As a member of the Diversity, Equity and Inclusion committee of the European Association of Geochemistry, I am heavily involved in this year’s virtual Goldschmidt conference (4-9 July). For Goldschmidt, I am organising an early career workshop on “Hidden Histories – Towards Equity, Diversity and Inclusion in Geoscience” and the Diversity and Inclusion session. Outside of all the amazing science and DEI talks/sessions, I’ll be hanging around on Spatial Chat for socialising and networking opportunities, but also to be approachable as member of the DEI committee.

After this, I will present at the virtual XAFS2021 conference (11-13 July). Though, I’m not sure yet how present I can be for any of their social events as the conference will be held in the Eastern Australian time zone.


  1. How do you spend your spare time?

When I moved to Glasgow for my job at the University of Strathclyde, I wanted to make sure I met people that had no connection to my work. So I decided to get back into arts, and I joined a life drawing class in Glasgow. Since the pandemic, I have also been drawing outside of class more, for example during walks/hikes. For the rest, I enjoy sewing my own shoulder bags and face masks, and I enjoy playing games, both board games (with friends) and computer games.


  1. Which profession would you choose if you were not a scientist?

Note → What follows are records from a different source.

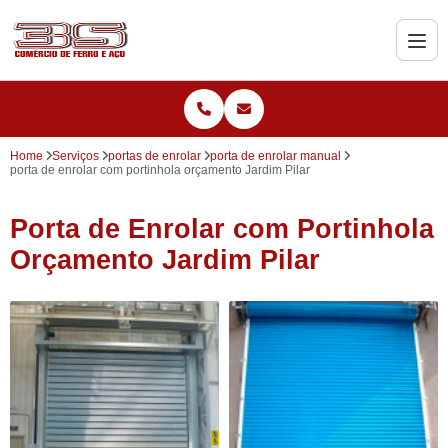
Home
Serviços
portas de enrolar
porta de enrolar manual
porta de enrolar com portinhola orçamento Jardim Pilar
Porta de Enrolar com Portinhola
Orçamento Jardim Pilar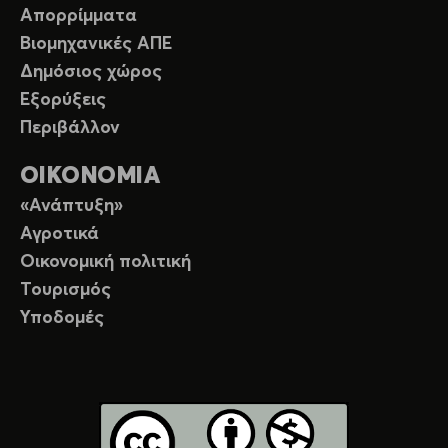
Απορρίμματα
Βιομηχανικές ΑΠΕ
Δημόσιος χώρος
Εξορύξεις
Περιβάλλον
ΟΙΚΟΝΟΜΙΑ
«Ανάπτυξη»
Αγροτικά
Οικονομική πολιτική
Τουρισμός
Υποδομές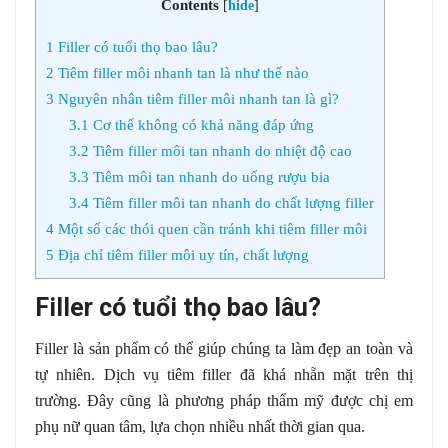
Contents
[
hide
]
1
Filler có tuổi thọ bao lâu?
2
Tiêm filler môi nhanh tan là như thế nào
3
Nguyên nhân tiêm filler môi nhanh tan là gì?
3.1
Cơ thể không có khả năng đáp ứng
3.2
Tiêm filler môi tan nhanh do nhiệt độ cao
3.3
Tiêm môi tan nhanh do uống rượu bia
3.4
Tiêm filler môi tan nhanh do chất lượng filler
4
Một số các thói quen cần tránh khi tiêm filler môi
5
Địa chỉ tiêm filler môi uy tín, chất lượng
Filler có tuổi thọ bao lâu?
Filler là sản phẩm có thể giúp chúng ta làm đẹp an toàn và
tự nhiên. Dịch vụ tiêm filler đã khá nhẵn mặt trên thị
trường. Đây cũng là phương pháp thẩm mỹ được chị em
phụ nữ quan tâm, lựa chọn nhiều nhất thời gian qua.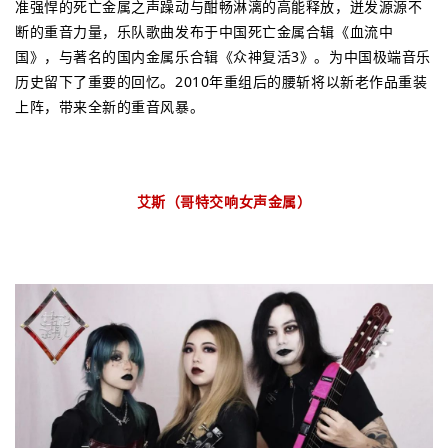
准强悍的死亡金属之声躁动与酣畅淋漓的高能释放，迸发源源不
断的重音力量，乐队歌曲发布于中国死亡金属合辑《血流中
国》，与著名的国内金属乐合辑《众神复活3》。为中国极端音乐
历史留下了重要的回忆。2010年重组后的腰斩将以新老作品重装
上阵，带来全新的重音风暴。
艾斯（哥特交响女声金属）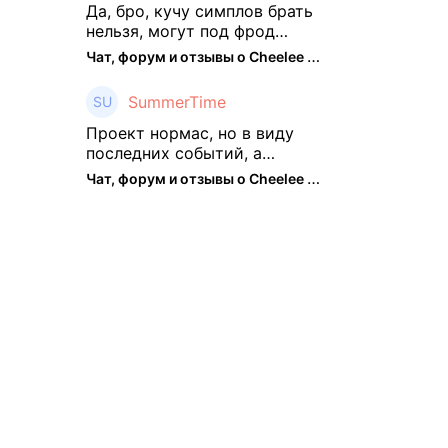
подзабросил (было много
Да, бро, кучу симплов брать
изменений, решил отси ...
нельзя, могут под фрод
замести Я пока на 2 парах +
Чат, форум и отзывы о Cheelee (CHEELEE) - The Hedger
старты, полет нормальный🤓
👌🏻
SummerTime
Проект нормас, но в виду
последних событий, а
именно труднодоступности
Чат, форум и отзывы о Cheelee (CHEELEE) - The Hedger
рарок, придется теперь
переходить на симплы. Но
на рарках и униках как не
крути было выгоднее. Или ...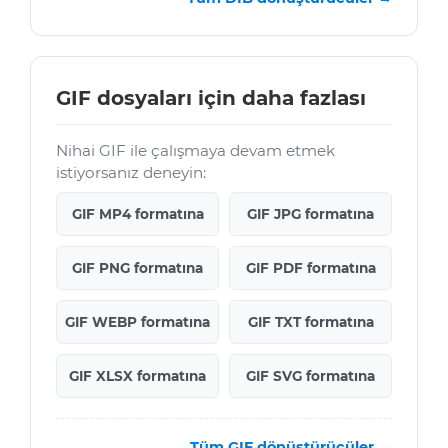
GIF dosyaları için daha fazlası
Nihai GIF ile çalışmaya devam etmek
istiyorsanız deneyin:
GIF MP4 formatına
GIF JPG formatına
GIF PNG formatına
GIF PDF formatına
GIF WEBP formatına
GIF TXT formatına
GIF XLSX formatına
GIF SVG formatına
Tüm GIF dönüştürücüler →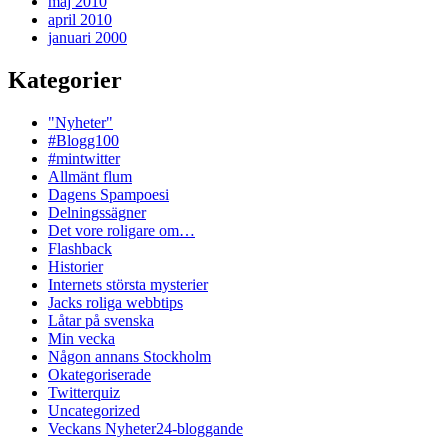
maj 2010
april 2010
januari 2000
Kategorier
"Nyheter"
#Blogg100
#mintwitter
Allmänt flum
Dagens Spampoesi
Delningssägner
Det vore roligare om…
Flashback
Historier
Internets största mysterier
Jacks roliga webbtips
Låtar på svenska
Min vecka
Någon annans Stockholm
Okategoriserade
Twitterquiz
Uncategorized
Veckans Nyheter24-bloggande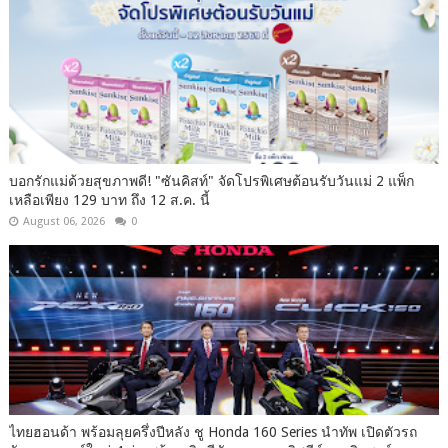
บอกรักแม่ด้วยสุขภาพดี! "ซันคิสท์" จัดโปรพิเศษต้อนรับวันแม่ 2 แพ็ก
เหลือเพียง 129 บาท ถึง 12 ส.ค. นี้
August 06, 2026
0
ไทยฮอนด้า พร้อมลุยครึ่งปีหลัง ชู Honda 160 Series นำทัพ เปิดตัวรถ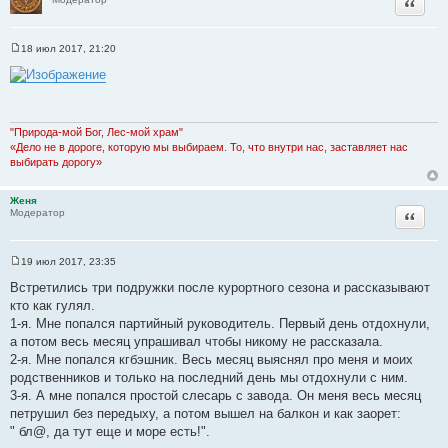
Цитата
18 июл 2017, 21:20
С
о
о
б
щ
е
н
"Природа-мой Бог, Лес-мой храм"
и
«Дело не в дороге, которую мы выбираем. То, что внутри нас, заставляет нас
е
выбирать дорогу»
Женя
Цитата
Модератор
19 июл 2017, 23:35
С
о
Встретились три подружки после курортного сезона и рассказывают
о
кто как гулял.
б
щ
1-я. Мне попался партийный руководитель. Первый день отдохнули,
е
а потом весь месяц упрашивал чтобы никому не рассказала.
н
и
2-я. Мне попался кгбэшник. Весь месяц выяснял про меня и моих
е
родственников и только на последний день мы отдохнули с ним.
3-я. А мне попался простой слесарь с завода. Он меня весь месяц
петрушил без передыху, а потом вышел на балкон и как заорет:
" бл@, да тут еще и море есть!".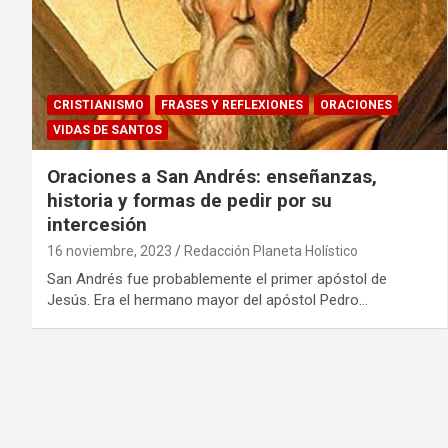
CRISTIANISMO
FRASES Y REFLEXIONES
ORACIONES
VIDAS DE SANTOS
Oraciones a San Andrés: enseñanzas,
historia y formas de pedir por su
intercesión
16 noviembre, 2023
Redacción Planeta Holístico
San Andrés fue probablemente el primer apóstol de
Jesús. Era el hermano mayor del apóstol Pedro…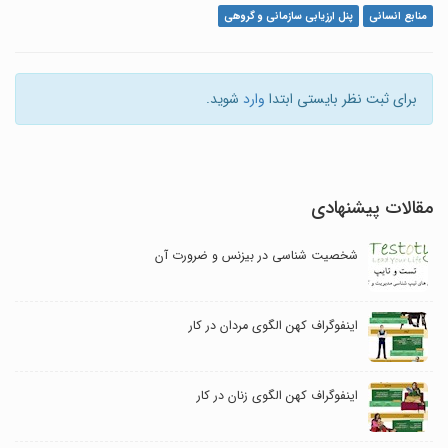
منابع انسانی
پنل ارزیابی سازمانی و گروهی
برای ثبت نظر بایستی ابتدا
وارد
شوید.
مقالات پیشنهادی
شخصیت شناسی در بیزنس و ضرورت آن
اینفوگراف کهن الگوی مردان در کار
اینفوگراف کهن الگوی زنان در کار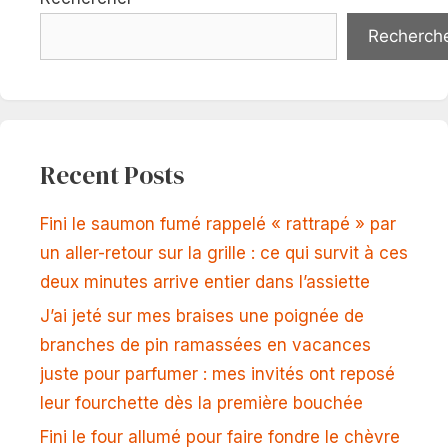
Recherch
Recent Posts
Fini le saumon fumé rappelé « rattrapé » par
un aller-retour sur la grille : ce qui survit à ces
deux minutes arrive entier dans l’assiette
J’ai jeté sur mes braises une poignée de
branches de pin ramassées en vacances
juste pour parfumer : mes invités ont reposé
leur fourchette dès la première bouchée
Fini le four allumé pour faire fondre le chèvre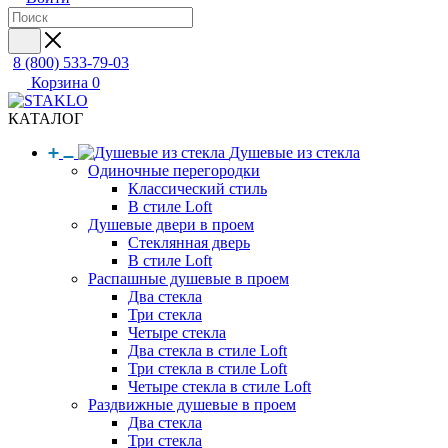
8 (800) 533-79-03
Корзина
0
КАТАЛОГ
Душевые из стекла
Одиночные перегородки
Классический стиль
В стиле Loft
Душевые двери в проем
Стеклянная дверь
В стиле Loft
Распашные душевые в проем
Два стекла
Три стекла
Четыре стекла
Два стекла в стиле Loft
Три стекла в стиле Loft
Четыре стекла в стиле Loft
Раздвижные душевые в проем
Два стекла
Три стекла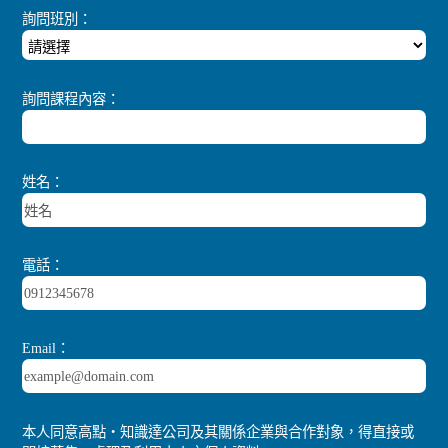
詢問班別：
詢問課程內容：
姓名：
電話：
Email：
本人同意高點‧知識達公司及其關係企業與合作對象，得直接或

Besides the geo- and chemical sciences, the only thing I’ve always been interested in is the arts, both performing arts and visual arts (drawing/painting). When I was still at college, I was even thinking about going to theatre school, but I opted for earth sciences instead. So, if I were not a scientist, I’d probably be in the arts.


  1. Can you share one piece of career-related advice or wisdom with other early career scientists?

Advice is almost always given based on the advice givers’ own experiences and how they succeeded (and their impression that because they succeeded in that way, everybody should), this is specifically true for unsolicited advice. In my case, as a genderqueer and gay man, such advice usually involved advice on how I should not be myself / how I should change to “fit in” instead of how I should “shine” or “stand out” as myself. So trying to follow such advice actually was completely counterproductive, and even aggravated mental health issues. The only advice that I have been given and found truly helpful with whatever I was trying to achieve was to “just be myself” or variations of that advice.

So, based purely on my own experiences, my advice would be to not listen to advice that doesn’t make you smile or that doesn’t make you feel you can do it (because you can do it, and you’re perfect the way you are).

Finally, two small observations from having worked at several academic institutes and with many students, postdocs and academics. In research, you hardly ever get the results you want or expect, but you always get the results you deserve. With this I mean that if you pay attention to all the experimental results (specifically the results that make no sense), the input from your supervisors or collaborators, and try to understand what the data you produce actually mean, and then refine the experiments or the analytical approach, you will get a lot more out of the research and are a lot more likely you’ll discover something completely new. The second observation is that, often you can design an experiment or research program in a way that it will appear to prove your hypothesis (even if the hypothesis is wrong), because of this, what I think would be a much more interesting and useful approach is to try and disprove your hypothesis.